What the task asks: Produce an exact transcription of the data, with the images left out.

Records for this exercise:
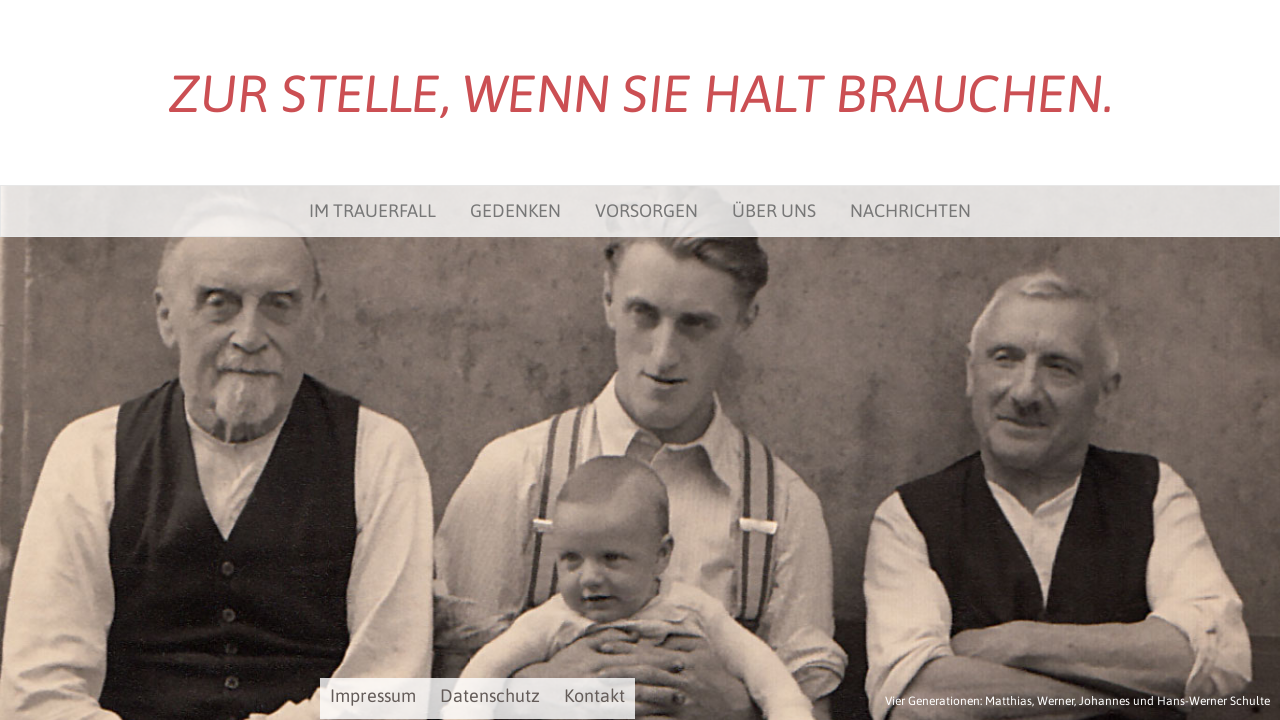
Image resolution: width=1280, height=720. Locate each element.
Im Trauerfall (372, 210)
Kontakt (594, 695)
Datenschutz (490, 695)
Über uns (774, 210)
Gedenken (515, 210)
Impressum (373, 695)
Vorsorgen (646, 210)
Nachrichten (910, 210)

Reply to the exercise:
Image resolution: width=1280, height=720. Locate each element.
Im Trauerfall (372, 210)
Kontakt (594, 695)
Datenschutz (490, 695)
Über uns (774, 210)
Gedenken (515, 210)
Impressum (373, 695)
Vorsorgen (646, 210)
Nachrichten (910, 210)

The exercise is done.